L’AI no 1 A participé à une entrevue le 1er juin 2021.

Agents témoins

AT no 1 A participé à une entrevue
AT no 2 A participé à une entrevue
AT no 3 A participé à une entrevue
AT no 4 A participé à une entrevue
AT no 5 N’a pas participé à une entrevue [1]
AT no 6 A participé à une entrevue
 
Les agents témoins ont participé à des entrevues le 3 mai 2021 et le 4 mai 2021.
 

Délai d’enquête

L’enquête a pris un certain temps, car il a fallu attendre l’opinion d’un expert médical et les données provenant de l’arme à impulsions de l’AI no 2. Les données de l’arme à impulsions ont initialement été demandées à la Police provinciale le 18 août 2021. Cependant, la Police provinciale a le jour même fourni à l’UES les données provenant de l’arme à impulsions d’un autre agent. L’UES a déterminé que les données ne provenaient pas de l’arme à impulsions de l’AI no 2 et a donc soumis une nouvelle demande, le 5 mai 2022, pour obtenir les données provenant de l’arme à impulsions de l’AI no 2. La Police provinciale a fourni les données de l’arme à impulsions de l’AI no 2 le 24 mai 2022.

Éléments de preuve

Les lieux

L’incident s’est produit devant l’entrée d’une maison unifamiliale à demi-niveaux située à Wasaga Beach. La maison était dotée d’une allée pavée et d’un garage double.
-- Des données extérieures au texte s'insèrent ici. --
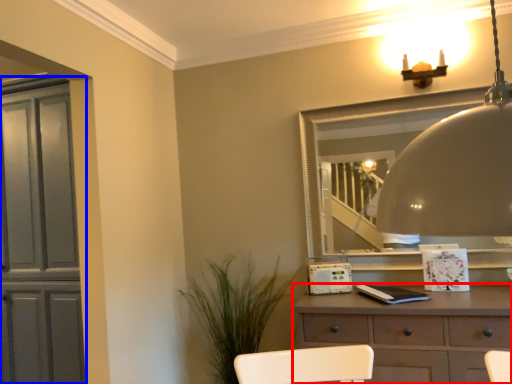 Question: Which object appears farthest to the camera in this image, chest of drawers (highlighted by a red box) or cabinetry (highlighted by a blue box)?

Choices:
 (A) chest of drawers
 (B) cabinetry

Answer: (B) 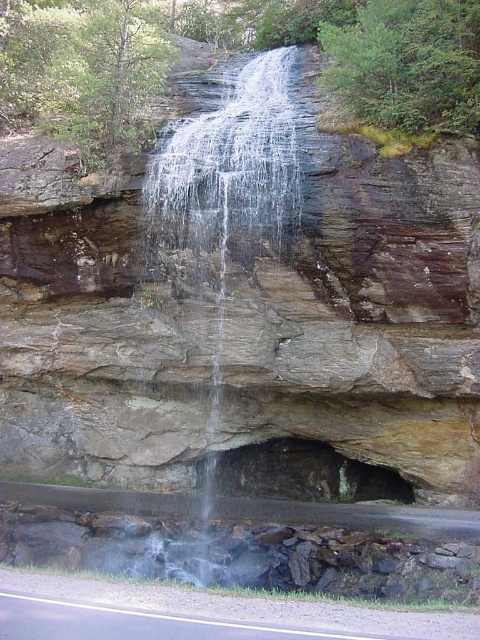 Question: Is brown rough rock face at center thinner than clear water at center?

Choices:
 (A) no
 (B) yes

Answer: (A)

Question: Which object appears closest to the camera in this image?

Choices:
 (A) brown rough rock face at center
 (B) clear water at center

Answer: (B)

Question: Among these objects, which one is nearest to the camera?

Choices:
 (A) brown rough rock face at center
 (B) clear water at center

Answer: (B)

Question: Does brown rough rock face at center appear on the right side of clear water at center?

Choices:
 (A) yes
 (B) no

Answer: (A)

Question: Among these points, which one is nearest to the camera?

Choices:
 (A) (186, 140)
 (B) (297, 157)

Answer: (B)

Question: Does brown rough rock face at center appear on the right side of clear water at center?

Choices:
 (A) yes
 (B) no

Answer: (A) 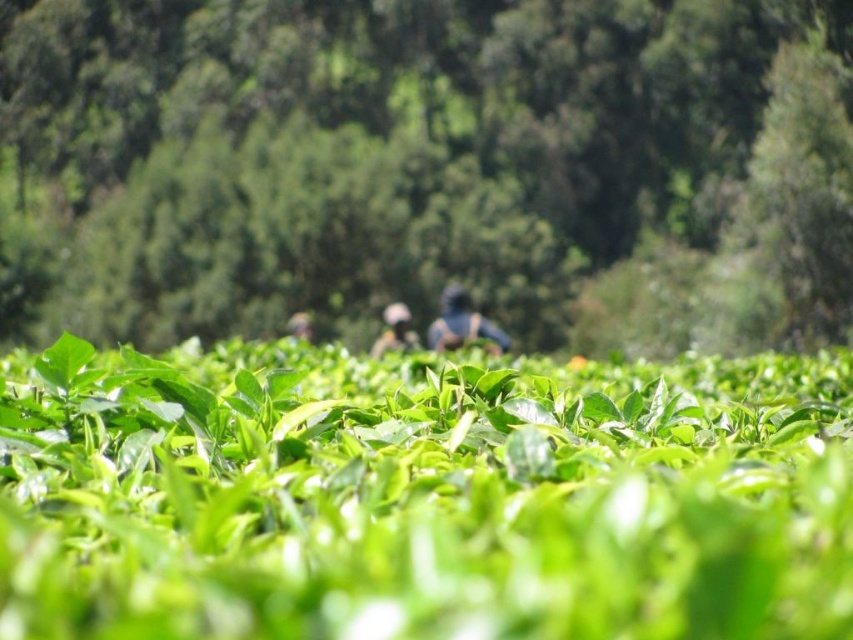 You are standing in the tea plantation and notice two green leafy plants. One is labeled as the green leafy plant at center and the other as the green leafy field at center. Which one is positioned to the left?

The green leafy plant at center is to the left of the green leafy field at center.

From the picture: You are a photographer standing in the tea plantation. You notice the blue fabric at center and the matte blue shirt at center. Which object appears narrower when viewed from your current position?

The blue fabric at center has a lesser width compared to matte blue shirt at center, so it appears narrower.

You are standing at the point labeled as point (428, 168) in the tea plantation. What is the closest object to you?

The closest object to you at point (428, 168) is the green leafy plant at center. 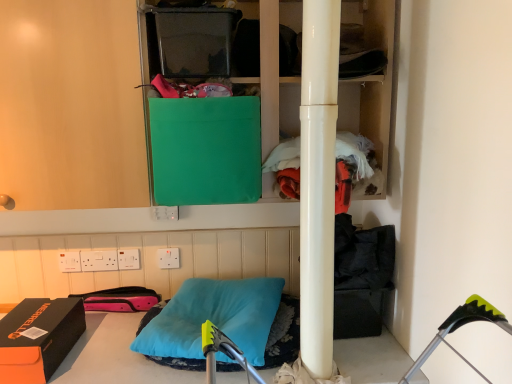 Question: Which direction should I rotate to look at white plastic electric outlet at upper center, which is the third electric outlet from left to right?

Choices:
 (A) left
 (B) right

Answer: (A)

Question: Does teal soft pillow at center have a lesser height compared to white plastic electric outlet at upper center, the 3th electric outlet in the right-to-left sequence?

Choices:
 (A) no
 (B) yes

Answer: (A)

Question: Is teal soft pillow at center next to white plastic electric outlet at upper center, the 3th electric outlet in the right-to-left sequence?

Choices:
 (A) no
 (B) yes

Answer: (A)

Question: From a real-world perspective, is teal soft pillow at center positioned over white plastic electric outlet at upper center, the 3th electric outlet in the right-to-left sequence, based on gravity?

Choices:
 (A) yes
 (B) no

Answer: (B)

Question: Is teal soft pillow at center to the right of white plastic electric outlet at upper center, the 3th electric outlet in the right-to-left sequence, from the viewer's perspective?

Choices:
 (A) no
 (B) yes

Answer: (B)

Question: Can you confirm if teal soft pillow at center is thinner than white plastic electric outlet at upper center, which is the third electric outlet from left to right?

Choices:
 (A) no
 (B) yes

Answer: (A)

Question: Would you say teal soft pillow at center is outside white plastic electric outlet at upper center, the 3th electric outlet in the right-to-left sequence?

Choices:
 (A) yes
 (B) no

Answer: (A)

Question: From a real-world perspective, is white plastic electric outlet at lower center, which is the 5th electric outlet in left-to-right order, under transparent plastic container at upper center, which is the third box from bottom to top?

Choices:
 (A) yes
 (B) no

Answer: (A)

Question: Does white plastic electric outlet at lower center, placed as the 1th electric outlet when sorted from right to left, contain transparent plastic container at upper center, placed as the second box when sorted from right to left?

Choices:
 (A) no
 (B) yes

Answer: (A)

Question: Considering the relative positions of white plastic electric outlet at lower center, placed as the 1th electric outlet when sorted from right to left, and transparent plastic container at upper center, placed as the second box when sorted from right to left, in the image provided, is white plastic electric outlet at lower center, placed as the 1th electric outlet when sorted from right to left, to the left of transparent plastic container at upper center, placed as the second box when sorted from right to left, from the viewer's perspective?

Choices:
 (A) no
 (B) yes

Answer: (B)

Question: Is white plastic electric outlet at lower center, placed as the 1th electric outlet when sorted from right to left, positioned with its back to transparent plastic container at upper center, the 1th box from the top?

Choices:
 (A) yes
 (B) no

Answer: (B)

Question: Is white plastic electric outlet at lower center, which is the 5th electric outlet in left-to-right order, not close to transparent plastic container at upper center, placed as the second box when sorted from right to left?

Choices:
 (A) yes
 (B) no

Answer: (B)

Question: From the image's perspective, is white plastic electric outlet at lower center, which is the 5th electric outlet in left-to-right order, above transparent plastic container at upper center, placed as the second box when sorted from right to left?

Choices:
 (A) yes
 (B) no

Answer: (B)

Question: Is glossy white pole at center in front of white plastic electric outlet at upper center, the 3th electric outlet in the right-to-left sequence?

Choices:
 (A) no
 (B) yes

Answer: (B) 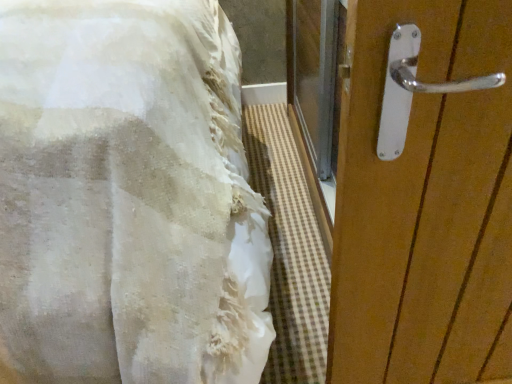 Find the location of a particular element. The width and height of the screenshot is (512, 384). white fabric bed at left is located at coordinates (127, 197).

Describe the element at coordinates (127, 197) in the screenshot. I see `white fabric bed at left` at that location.

The width and height of the screenshot is (512, 384). Identify the location of white fabric bed at left. (127, 197). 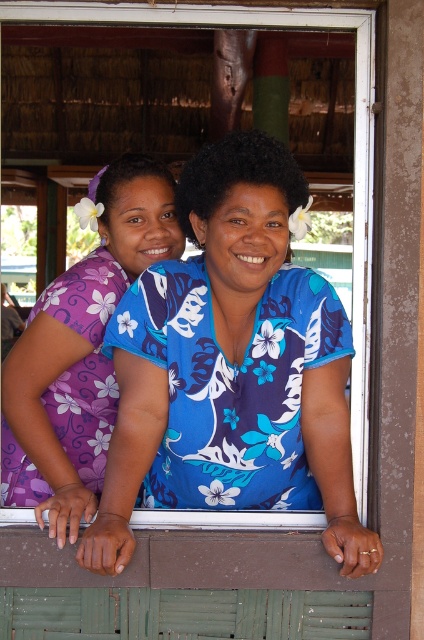 Is blue floral shirt at center taller than purple floral dress at left?

Indeed, blue floral shirt at center has a greater height compared to purple floral dress at left.

Measure the distance between blue floral shirt at center and purple floral dress at left.

A distance of 14.22 inches exists between blue floral shirt at center and purple floral dress at left.

Between point (281, 321) and point (27, 458), which one is positioned behind?

Point (27, 458)

Identify the location of blue floral shirt at center. (231, 368).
Devant les portes d’entrée doubles de la résidence, il y avait une zone surélevée dans un vestibule fermé. Les portes d’entrée s’ouvraient sur un palier/vestibule avec une porte, à la gauche, menant à une bibliothèque et à un garde-robe.

Une porte à droite menait à une buanderie. De l’autre côté du palier/vestibule, il y avait, à droite, des escaliers menant à l’étage supérieur et, à gauche, des escaliers menant au sous-sol. Il y avait un tapis de couloir devant la porte d’entrée.
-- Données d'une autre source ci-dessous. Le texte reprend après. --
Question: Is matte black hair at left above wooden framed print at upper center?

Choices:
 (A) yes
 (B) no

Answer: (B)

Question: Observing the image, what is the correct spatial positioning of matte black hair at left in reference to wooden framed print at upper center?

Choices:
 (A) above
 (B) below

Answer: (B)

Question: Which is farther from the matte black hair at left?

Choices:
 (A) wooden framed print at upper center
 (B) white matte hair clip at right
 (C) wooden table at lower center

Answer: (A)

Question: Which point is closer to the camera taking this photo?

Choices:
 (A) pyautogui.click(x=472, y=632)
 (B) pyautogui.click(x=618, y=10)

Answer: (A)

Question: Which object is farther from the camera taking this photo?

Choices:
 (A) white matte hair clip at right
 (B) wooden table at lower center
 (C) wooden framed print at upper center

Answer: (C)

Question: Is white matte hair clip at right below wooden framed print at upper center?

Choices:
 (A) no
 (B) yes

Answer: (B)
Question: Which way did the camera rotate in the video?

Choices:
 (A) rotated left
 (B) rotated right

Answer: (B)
À 8,5 mètres du côté ouest de l’allée, il y avait une tache sur la chaussée.

Une étiquette AFID (Anti-Felon Identification) a été retrouvée et récupérée sur le bord du trottoir/de l’allée, près de la marche d’entrée.

Éléments de preuve matériels

Image no 1 — Le sabre de style samouraï

Éléments de preuves médicolégaux

Données provenant de l’arme à impulsions

Le rapport des données provenant de l’arme à impulsions utilisée par l’AI no 1 a confirmé que la détente de l’arme a été activée à une reprise le 12 avril 2021, à 12 h 50 min 37 s [2], pendant cinq secondes. Deux sondes ont atteint le plaignant à l’avant du corps.

Le 24 mai 2022, la Police provinciale a fourni les données provenant de l’arme à impulsions de l’AI no 2. Ces données ont confirmé qu’il n’avait pas déchargé son arme à impulsions pendant l’incident.

Preuves d’expert

L’UES a demandé au Service de médecine légale de l’Ontario (SMLO) de fournir une opinion d’expert quant à la façon dont le plaignant aurait pu avoir subi les deux traumatismes crâniens fermés signalés. Le 15 février 2022, le SMLO a fourni son opinion sous forme de lettre adressée à l’UES. Selon l’auteur de la lettre :

[Traduction]
J’ai dénoté au moins trois types de traumatismes crâniens découlant probablement de différents mécanismes, notamment :

a. Impact sur le côté droit de la tête, sur l’os mastoïde/temporal droit, ayant causé une fracture non déplacée ainsi qu’une hémorragie dans les cellules mastoïdiennes et le conduit auditif externe droit. Le gaz détecté par tomodensitogramme dans l’os tapissant le segment jugulaire du sinus latéral droit et l’articulation temporo-mandibulaire pourrait être dû à une extension de cette fracture à travers l’os temporal. L’AI no 1 a indiqué qu’il avait vu du sang provenant de l’oreille droite peu après la décharge de l’arme à impulsions et la chute près de l’entrée. Si cette observation est exacte, alors une chute contre un mur de briques ou le sol en béton/brique d’un portique au cours de la chute pourrait certainement expliquer cette blessure. Une blessure de cette nature n’est pas courante après une chute contre un mur ou au sol depuis une position debout sans support, mais aucun aspect de ce mécanisme particulier ne permet d’exclure la possibilité que ce mécanisme ait mené aux blessures détectées. Il faut donc considérer ce mécanisme comme la cause la plus probable de cette blessure.

b. Les lésions contusionnelles du lobe frontal inférieur et du lobe temporal (privilégiées sur le premier tomodensitogramme) qui, avec le temps, se sont transformées en hémorragies intraparenchymateuses (comme on peut le voir sur les tomodensitogrammes ultérieurs), constituent probablement une transformation hémorragique de la lésion contusionnelle de contrecoup. Celles-ci étaient associées à des hémorragies sous-arachnoïdiennes et subdurales fines sur la convexité temporale. Une blessure contusionnelle de contrecoup viendrait étayer l’affirmation selon laquelle le blessé aurait subi un impact à l’arrière de la tête et aurait fait une chute ou aurait été mis au sol et se serait frappé l’arrière de la tête. Certains témoignages laissent effectivement entendre que ce mécanisme de blessure sur la chaussée a possiblement eu lieu.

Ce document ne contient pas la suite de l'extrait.